At first glance, this seems like a good solution. Until you start to think about the consistent read mechanism used by Oracle.
Imagine lots of sessions are inserting into this table, and each insert is part of a bigger transaction, consisting of many inserts and queries. These transactions could last for any length of time, from a few hundred milliseconds to many seconds or even minutes.
When the insert is performed, the timestamp applied to the record will be the time the insert actually occurred, but no other sessions on the database will be able to see that new record until it is actually committed.
Imagine the following scenario:
T1 Session 1 inserts new record, created_dtm = T1
T1 + 5 Session 2 queries new records where created_dtm < (T1 + 5)
T1 + 6 Session 1 commits
In this case, session 2 will not see the record inserted at T1. The next time it runs, it will not find it either, as it will only look for records newer than T1 + 5. The process has just lost that record.
One bad solution to this problem is to attempt to calculate the time of the longest transaction inserting into the table, and then introduce a time lag to the copy process, so that it only copies up to 'sysdate - X', where X is the worst case transaction time, plus a little more for a buffer.
This will usually work, but it is fragile and still prone to errors if you have a database slowdown someday.
When a row is updated or inserted, but not committed, it will have a lock against it to prevent other sessions modifying it at the same time. When you ask for an Exclusive Lock on a table, Oracle checks for the presence of these locks, and if any exist the Exclusive lock will not be granted until they all clear. Using Exclusive locks to solve this problem will not work, as it will block new inserted into the table while the process runs, which is often not acceptable.
Starting in Oracle 11gR2, a new function has been added to the DBMSUTILITY package, called WAITONPENDINGDML.
This function accepts a list of tables and a timeout. When it is called, it will block until all transactions started on the table before the call was made commit. However, it ignores all transactions that started after it was called.

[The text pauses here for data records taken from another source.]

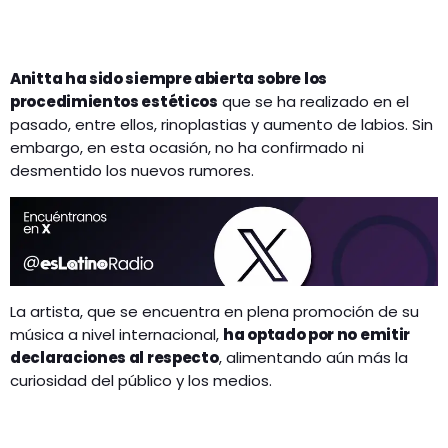
Anitta ha sido siempre abierta sobre los
procedimientos estéticos
que se ha realizado en el
pasado, entre ellos, rinoplastias y aumento de labios. Sin
embargo, en esta ocasión, no ha confirmado ni
desmentido los nuevos rumores.
La artista, que se encuentra en plena promoción de su
música a nivel internacional,
ha optado por no emitir
declaraciones al respecto
, alimentando aún más la
curiosidad del público y los medios.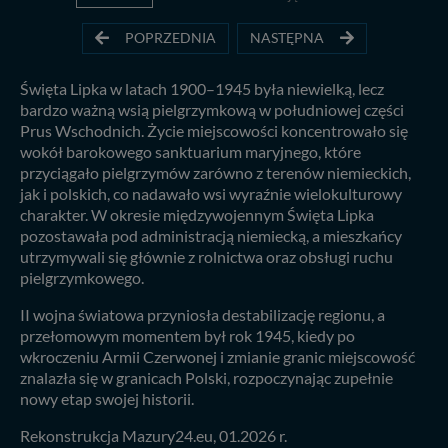
POPRZEDNIA
NASTĘPNA
Święta Lipka w latach 1900–1945 była niewielką, lecz
bardzo ważną wsią pielgrzymkową w południowej części
Prus Wschodnich. Życie miejscowości koncentrowało się
wokół barokowego sanktuarium maryjnego, które
przyciągało pielgrzymów zarówno z terenów niemieckich,
jak i polskich, co nadawało wsi wyraźnie wielokulturowy
charakter. W okresie międzywojennym Święta Lipka
pozostawała pod administracją niemiecką, a mieszkańcy
utrzymywali się głównie z rolnictwa oraz obsługi ruchu
pielgrzymkowego.
II wojna światowa przyniosła destabilizację regionu, a
przełomowym momentem był rok 1945, kiedy po
wkroczeniu Armii Czerwonej i zmianie granic miejscowość
znalazła się w granicach Polski, rozpoczynając zupełnie
nowy etap swojej historii.
Rekonstrukcja Mazury24.eu, 01.2026 r.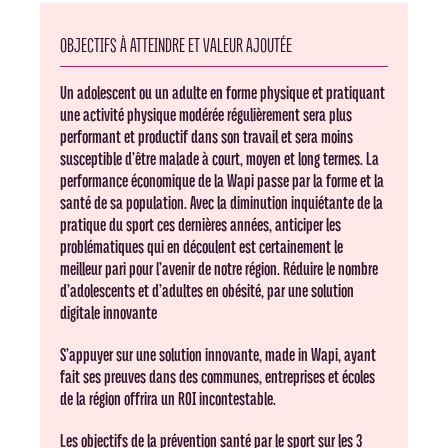
OBJECTIFS À ATTEINDRE ET VALEUR AJOUTÉE
Un adolescent ou un adulte en forme physique et pratiquant
une activité physique modérée régulièrement sera plus
performant et productif dans son travail et sera moins
susceptible d’être malade à court, moyen et long termes. La
performance économique de la Wapi passe par la forme et la
santé de sa population. Avec la diminution inquiétante de la
pratique du sport ces dernières années, anticiper les
problématiques qui en découlent est certainement le
meilleur pari pour l’avenir de notre région. Réduire le nombre
d’adolescents et d’adultes en obésité, par une solution
digitale innovante
S’appuyer sur une solution innovante, made in Wapi, ayant
fait ses preuves dans des communes, entreprises et écoles
de la région offrira un ROI incontestable.
Les objectifs de la prévention santé par le sport sur les 3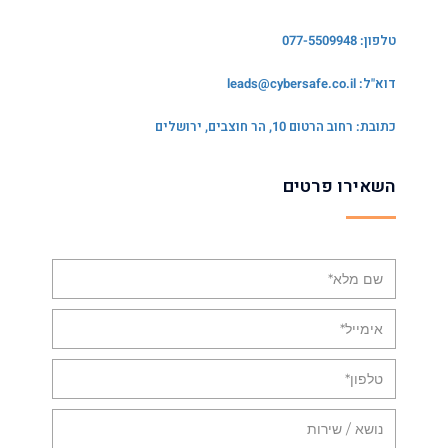
טלפון: 077-5509948
דוא"ל:
leads@cybersafe.co.il
כתובת: רחוב הרטום 10, הר חוצבים, ירושלים
השאירו פרטים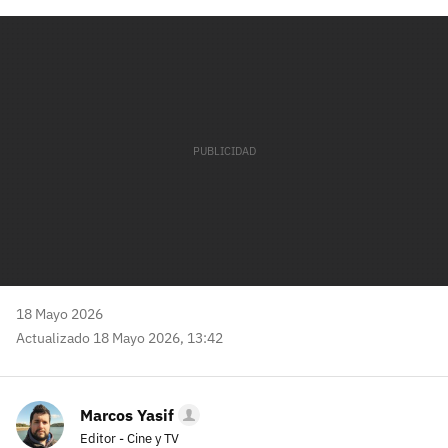
Facebook
Twitter
Flipboard
E-
Whatsapp
mail
18 Mayo 2026
Actualizado 18 Mayo 2026, 13:42
Marcos Yasif
Editor - Cine y TV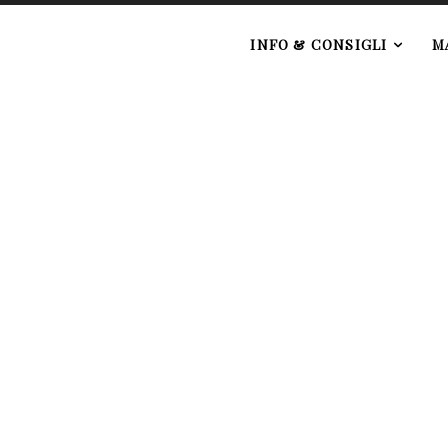
e
INFO & CONSIGLI
M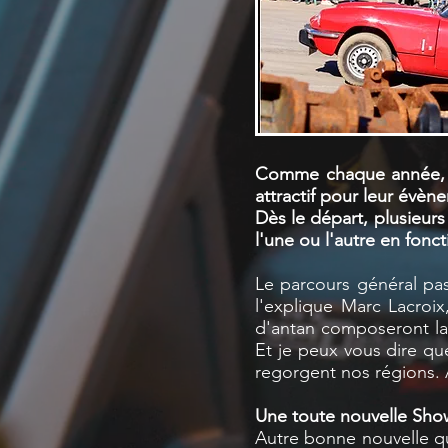
Comme chaque année, le
attractif pour leur évèn
Dès le départ, plusieurs
l'une ou l'autre en fonct
Le parcours général pas
l'explique Marc Lacroi
d'antan composeront lar
Et je peux vous dire qu
regorgent nos régions. A 
Une toute nouvelle Sho
Autre bonne nouvelle qu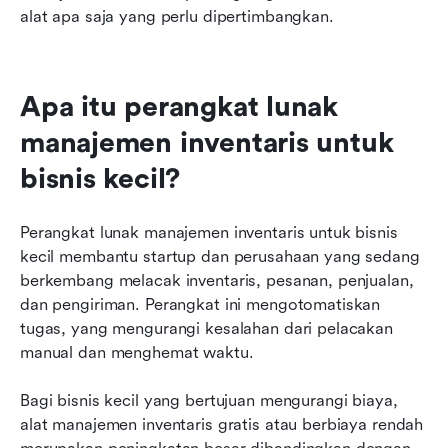
alat apa saja yang perlu dipertimbangkan.
Apa itu perangkat lunak 
manajemen inventaris untuk 
bisnis kecil?
Perangkat lunak manajemen inventaris untuk bisnis 
kecil membantu startup dan perusahaan yang sedang 
berkembang melacak inventaris, pesanan, penjualan, 
dan pengiriman. Perangkat ini mengotomatiskan 
tugas, yang mengurangi kesalahan dari pelacakan 
manual dan menghemat waktu.
Bagi bisnis kecil yang bertujuan mengurangi biaya, 
alat manajemen inventaris gratis atau berbiaya rendah 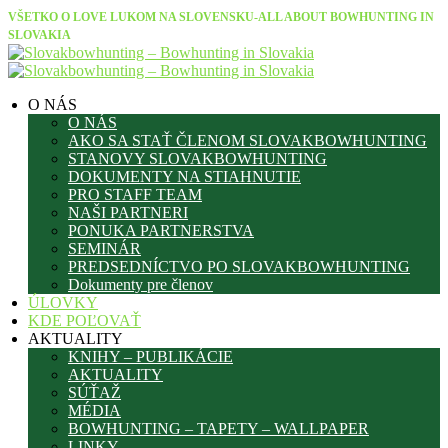
VŠETKO O LOVE LUKOM NA SLOVENSKU-ALL ABOUT BOWHUNTING IN
SLOVAKIA
O NÁS
O NÁS
AKO SA STAŤ ČLENOM SLOVAKBOWHUNTING
STANOVY SLOVAKBOWHUNTING
DOKUMENTY NA STIAHNUTIE
PRO STAFF TEAM
NAŠI PARTNERI
PONUKA PARTNERSTVA
SEMINÁR
PREDSEDNÍCTVO PO SLOVAKBOWHUNTING
Dokumenty pre členov
ÚLOVKY
KDE POĽOVAŤ
AKTUALITY
KNIHY – PUBLIKÁCIE
AKTUALITY
SÚŤAŽ
MÉDIA
BOWHUNTING – TAPETY – WALLPAPER
LINKY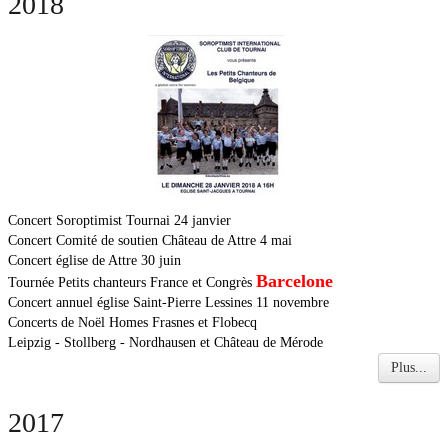
2018
Concert Soroptimist Tournai 24 janvier
Concert Comité de soutien Château de Attre 4 mai
Concert église de Attre 30 juin
Barcelone
Tournée Petits chanteurs France et Congrès
Concert annuel église Saint-Pierre Lessines 11 novembre
Concerts de Noël Homes Frasnes et Flobecq
Leipzig - Stollberg - Nordhausen et Château de Mérode
Plus...
2017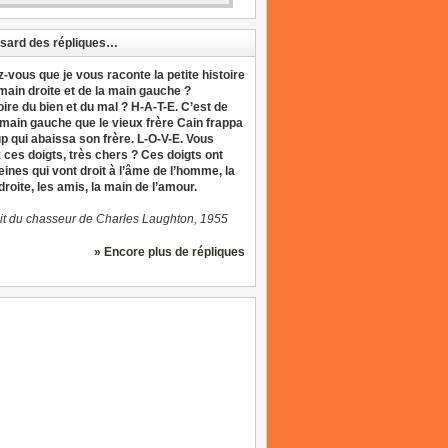
sard des répliques…
z-vous que je vous raconte la petite histoire
 main droite et de la main gauche ?
oire du bien et du mal ? H-A-T-E. C’est de
 main gauche que le vieux frère Cain frappa
up qui abaissa son frère. L-O-V-E. Vous
 ces doigts, très chers ? Ces doigts ont
eines qui vont droit à l’âme de l’homme, la
roite, les amis, la main de l’amour.
it du chasseur de Charles Laughton, 1955
» Encore plus de répliques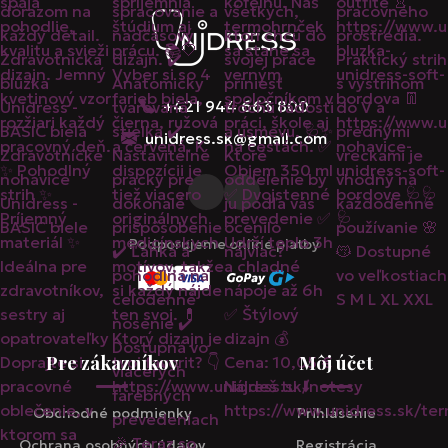
+421 944 663 800
unidress.sk@gmail.com
Podporujeme online platby
Pre zákazníkov
Môj účet
Obchodné podmienky
Prihlásenie
Ochrana osobných údajov
Registrácia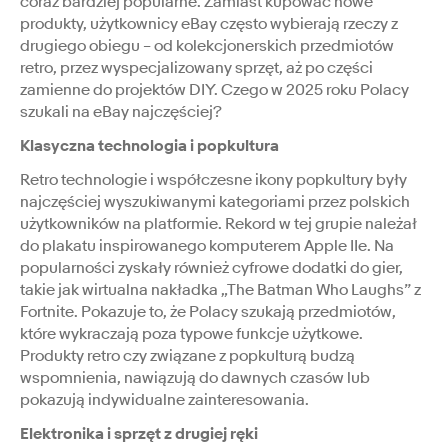
coraz bardziej popularne. Zamiast kupować nowe
produkty, użytkownicy eBay często wybierają rzeczy z
drugiego obiegu – od kolekcjonerskich przedmiotów
retro, przez wyspecjalizowany sprzęt, aż po części
zamienne do projektów DIY. Czego w 2025 roku Polacy
szukali na eBay najczęściej?
Klasyczna technologia i popkultura
Retro technologie i współczesne ikony popkultury były
najczęściej wyszukiwanymi kategoriami przez polskich
użytkowników na platformie. Rekord w tej grupie należał
do plakatu inspirowanego komputerem Apple IIe. Na
popularności zyskały również cyfrowe dodatki do gier,
takie jak wirtualna nakładka „The Batman Who Laughs” z
Fortnite. Pokazuje to, że Polacy szukają przedmiotów,
które wykraczają poza typowe funkcje użytkowe.
Produkty retro czy związane z popkulturą budzą
wspomnienia, nawiązują do dawnych czasów lub
pokazują indywidualne zainteresowania.
Elektronika i sprzęt z drugiej ręki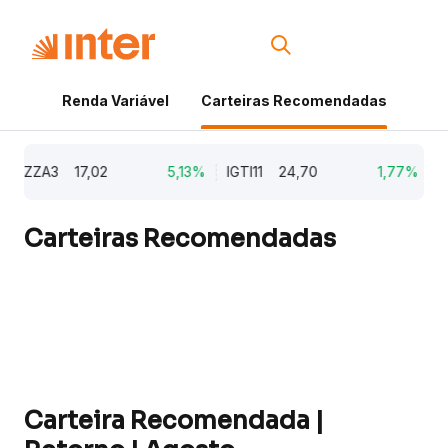
Renda Variável
Carteiras Recomendadas
Cri
AZZA3
17,02
5,13%
IGTI11
24,70
1,77%
NAT
Carteiras Recomendadas
Carteira Recomendada |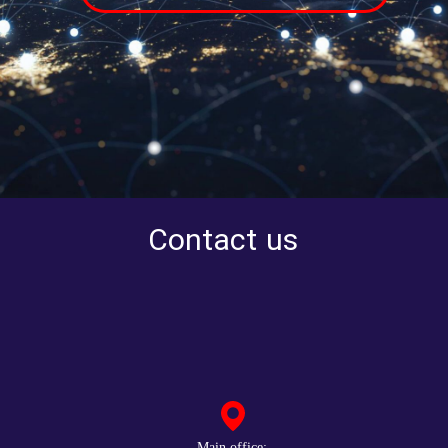
Contact us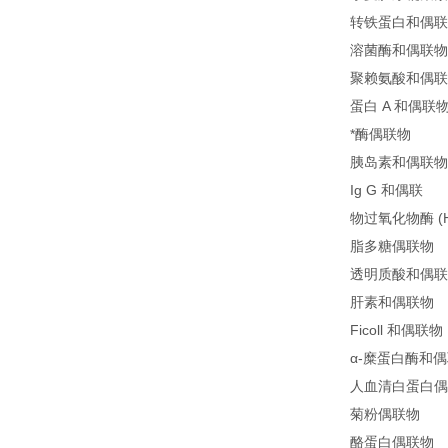
转铁蛋白和偶联
溶菌酶和偶联物
聚赖氨酸和偶联
蛋白 A 和偶联
*酶偶联物
胰岛素和偶联物
Ig G 和偶联
物过氧化物酶 (H
脂多糖偶联物
透明质酸和偶联
肝素和偶联物
Ficoll 和偶联物
α-糜蛋白酶和
人血清白蛋白偶
菊粉偶联物
酪蛋白偶联物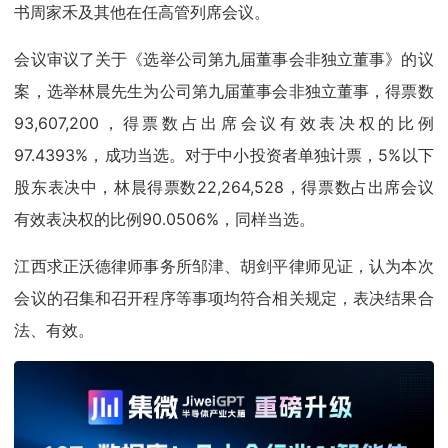
书周家禾及其他在任高管列席会议。
会议审议了关于《选举公司第九届董事会非独立董事》的议
案，选举林晨先生为公司第九届董事会非独立董事，得票数
93,607,200，得票数占出席会议有效表决权的比例
97.4393%，成功当选。对于中小投资者单独计票，5%以下
股东表决中，林晨得票数22,264,528，得票数占出席会议
有效表决权的比例90.0506%，同样当选。
江西求正沃德律师事务所邹津、胡剑平律师见证，认为本次
会议的召集和召开程序等事项均符合相关规定，表决结果合
法、有效。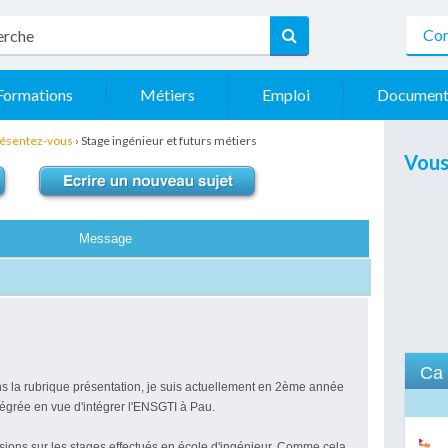
Con
Formations
Métiers
Emploi
Document
ésentez-vous
›
Stage ingénieur et futurs métiers
Vous
Message
Ca 
s la rubrique présentation, je suis actuellement en 2ème année
tégrée en vue d'intégrer l'ENSGTI à Pau.
isions sur les stages effectués en école d'ingénieur. Comme cela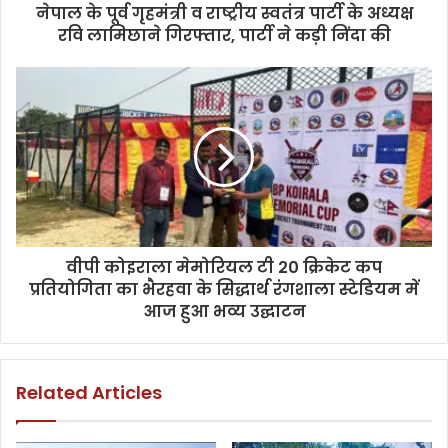
नेपाल के पूर्व गृहमंत्री व राष्ट्रीय स्वतंत्र पार्टी के अध्यक्ष
रवि लामिछाने गिरफ्तार, पार्टी ने कड़ी निंदा की
वीपी कोइराला मेमोरियल टी 20 क्रिकेट कप
प्रतियोगिता का भैरहवा के सिद्धार्थ रंगशाला स्टेडियम में
आज हुआ भव्य उद्घाटन
Related Articles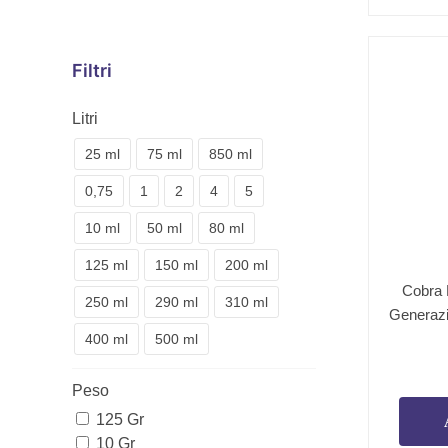
Filtri
Litri
25 ml
75 ml
850 ml
0,75
1
2
4
5
10 ml
50 ml
80 ml
125 ml
150 ml
200 ml
Cobra 
250 ml
290 ml
310 ml
Generazi
400 ml
500 ml
Peso
125 Gr
10 Gr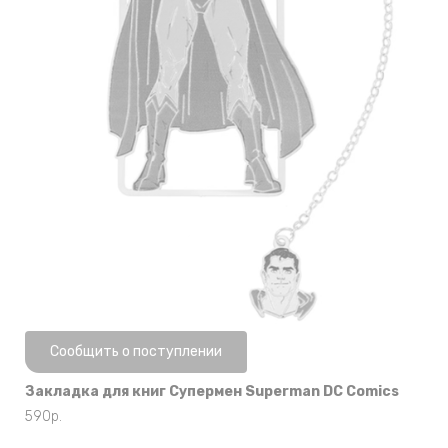
Нет в наличии
Сообщить о поступлении
Закладка для книг Супермен Superman DC Comics
590
р.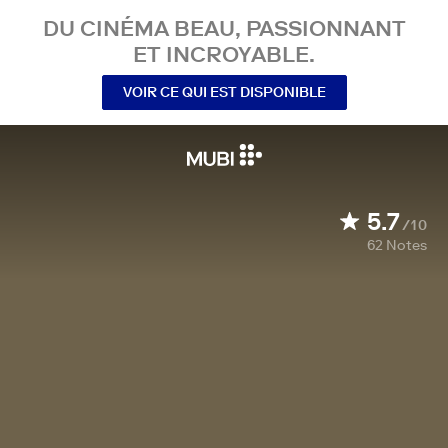
DU CINÉMA BEAU, PASSIONNANT
ET INCROYABLE.
VOIR CE QUI EST DISPONIBLE
5.7
/10
62
Notes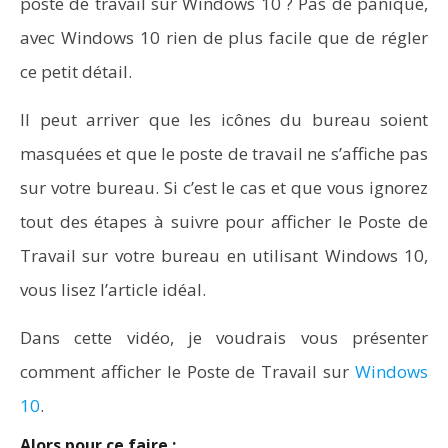
poste de travail sur Windows 10 ? Pas de panique,
avec Windows 10 rien de plus facile que de régler
ce petit détail.
NOW VIEWING
Il peut arriver que les icônes du bureau soient
Comment afficher le Poste de Travail sur Windows 10
masquées et que le poste de travail ne s’affiche pas
sur votre bureau. Si c’est le cas et que vous ignorez
tout des étapes à suivre pour afficher le Poste de
Travail sur votre bureau en utilisant Windows 10,
vous lisez l’article idéal.
Dans cette vidéo, je voudrais vous présenter
comment afficher le Poste de Travail sur
Windows
10
.
Alors pour ce faire :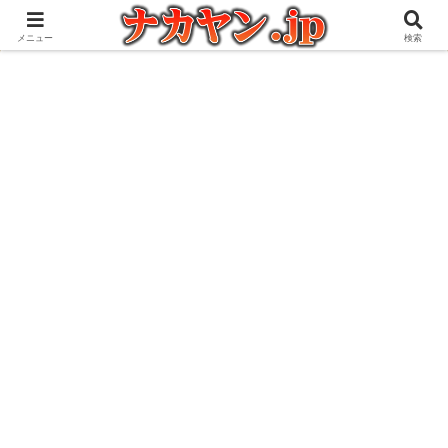
アウトドアとガジェット好きな管理人の愉快な日々を綴るブログ
メニュー
検索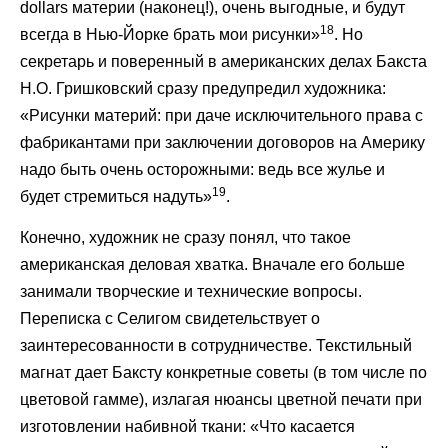
dollars материи (наконец!), очень выгодные, и будут
18
всегда в Нью-Йорке брать мои рисунки»
. Но
секретарь и поверенный в американских делах Бакста
Н.О. Гришковский сразу предупредил художника:
«Рисунки материй: при даче исключительного права с
фабрикантами при заключении договоров на Америку
надо быть очень осторожными: ведь все жулье и
19
будет стремиться надуть»
.
Конечно, художник не сразу понял, что такое
американская деловая хватка. Вначале его больше
занимали творческие и технические вопросы.
Переписка с Селигом свидетельствует о
заинтересованности в сотрудничестве. Текстильный
магнат дает Баксту конкретные советы (в том числе по
цветовой гамме), излагая нюансы цветной печати при
изготовлении набивной ткани: «Что касается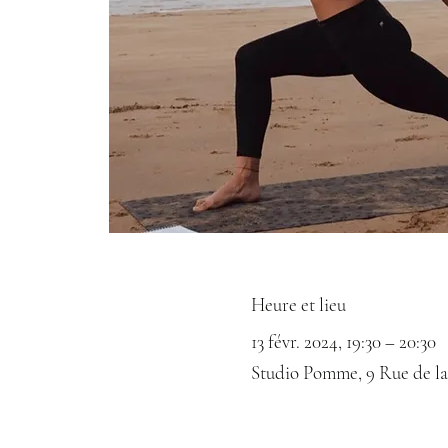
Heure et lieu
13 févr. 2024, 19:30 – 20:30
Studio Pomme, 9 Rue de la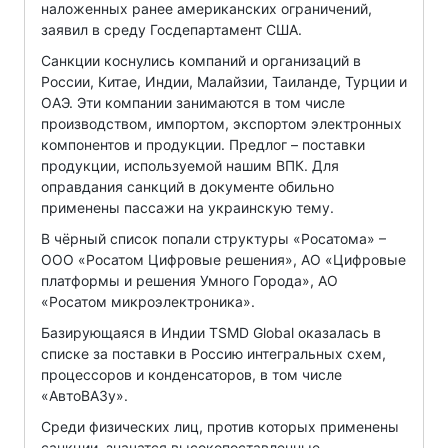
наложенных ранее американских ограничений,
заявил в среду Госдепартамент США.
Санкции коснулись компаний и организаций в
России, Китае, Индии, Малайзии, Таиланде, Турции и
ОАЭ. Эти компании занимаются в том числе
производством, импортом, экспортом электронных
компонентов и продукции. Предлог – поставки
продукции, используемой нашим ВПК. Для
оправдания санкций в документе обильно
применены пассажи на украинскую тему.
В чёрный список попали структуры «Росатома» –
ООО «Росатом Цифровые решения», АО «Цифровые
платформы и решения Умного Города», AO
«Росатом микроэлектроника».
Базирующаяся в Индии TSMD Global оказалась в
списке за поставки в Россию интегральных схем,
процессоров и конденсаторов, в том числе
«АвтоВАЗу».
Среди физических лиц, против которых применены
санкции, значатся высокопоставленные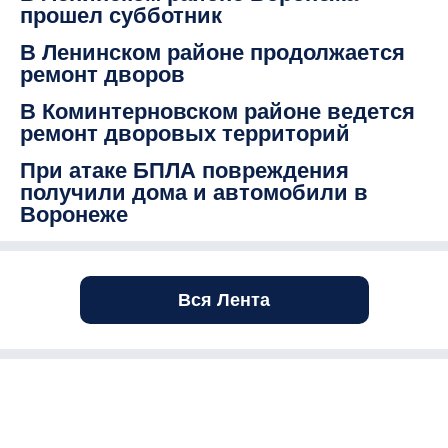
прошел субботник
В Ленинском районе продолжается
ремонт дворов
В Коминтерновском районе ведется
ремонт дворовых территорий
При атаке БПЛА повреждения
получили дома и автомобили в
Воронеже
Вся Лента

This is the perfect solution to the problem outlined above. By introducing a call to DBMSUtility.WaitOnPendingDML, the code above can be made reliable:
SQl11G> declare
v_sysdate date default sysdate;
v_copied_up_to_date date;
v_scn number default null;
begin
select copied_up_to_date
into v_copied_up_to_date
from runlog;
if dbms_utility.wait_on_pending_dml('MYTABLE', null, v_scn);
for r in (select *
from MyTable
where created_dtm >= v_copied_up_to_date
and created_dtm < v_sysdate) loop
null; -- do something with each row
end loop;
update runLog
set copied_up_to_date = v_sysdate;
commit;
end if;
end
Now, even if the copy process starts at T1 + 5, and the insert at T1 is not committed until T1 + 6, the WaitOnPending_DML function will not return until that commit happens, and no records will be lost.
To demonstrate this, create a simple table called MyTable:
SQL11G> create table mytable (id integer, created_dtm date);
Now 3 sessions are required. In session 1, insert a row:
SQL11G> insert into mytable values (1, sysdate);
In session 2, attempt to select all rows less than sysdate:
SQL11G> set serveroutput on
SQL11G> declare
v_scn number default null;
begin
if dbms_utility.wait_on_pending_dml('MYTABLE', null, v_scn) then
for r in (select *
from MyTable
where created_dtm < sysdate) loop
dbms_output.put_line(r.id);
end loop;
end if;
end;
/
At this point session 2 should block as session 1 still has not committed.
In session 3, insert another record into MyTable:
SQL11G> insert into mytable values (3, sysdate);
Now go back to session 1 and issue a commit. Almost as soon as you commit session 1, notice that session 2 prints the ID of the inserted record and the PLSQL block completes. The fact that session 3 has an uncommited record doesn't affect it and no records get lost or unreliable delays were introduced to make the code work.
Oracle added this feature to help support Online Redefinition, but as you can see, it can solve a few other problems too, and is a useful tool to have in your tool box.